Cauliflower has come of age in America, but it has been a part of the world’s culinary landscape for centuries, especially in the Levant—in Lebanon and Syria particularly. One of the most popular preparations is fried cauliflower. The meze dish goes by various names (arnabeet makli and zahra mekla, among others), and is served with a tahini-based sauce that also includes water, lemon and garlic.
The nutty, roasted flavor of the sesame paste seemed perfectly suited to the neutral taste of the cauliflower. At Milk Street, we chose roasting instead of frying; it’s easier and less messy.
So far so good, except the tahini sauce dripped off and burned on the pan. To make cleanup easier, we lined our baking sheet with foil. Then we swapped water in the sauce for oil, which helped browning and clung to the cauliflower better. Still, the sauce needed a bit more complexity. We added sweet paprika and cayenne and used both the zest and juice of a lemon.
Using florets sped up the roasting time and made for more even cooking.

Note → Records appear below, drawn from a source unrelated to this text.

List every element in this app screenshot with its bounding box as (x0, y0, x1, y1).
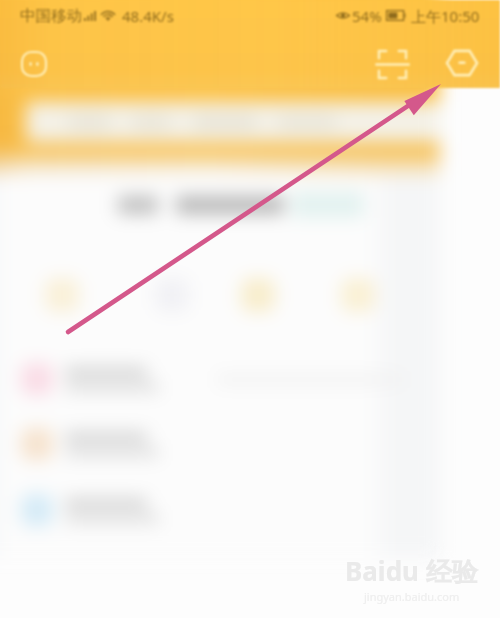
button[interactable]: Shortcut (45, 278, 79, 312)
staticText: jingyan.baidu.com (364, 589, 460, 604)
staticText: 48.4K/s (122, 6, 174, 26)
staticText: Baidu 经验 (345, 553, 478, 589)
button[interactable] (0, 419, 500, 469)
button[interactable] (0, 551, 500, 601)
button[interactable] (0, 354, 500, 404)
button[interactable]: Messages (12, 42, 56, 86)
staticText: 54% (352, 6, 382, 26)
button[interactable]: Scan QR code (370, 42, 414, 86)
button[interactable]: More options (440, 41, 484, 85)
staticText: 中国移动 (20, 6, 82, 26)
button[interactable] (26, 102, 462, 142)
button[interactable] (0, 485, 500, 535)
button[interactable]: Shortcut (241, 278, 275, 312)
staticText: 上午10:50 (411, 6, 480, 26)
button[interactable]: Shortcut (341, 278, 375, 312)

Heating the baking sheet in a very hot oven beforehand was crucial to getting the florets browned and just tender.
Out of the oven, the cauliflower needed a splash of lemon juice and some fresh cilantro to finish. We also thought the Egyptian nut-and-seed blend dukkah would be a nice addition. Though we liked it as a final touch, roasted, salted cashews were a simpler solution.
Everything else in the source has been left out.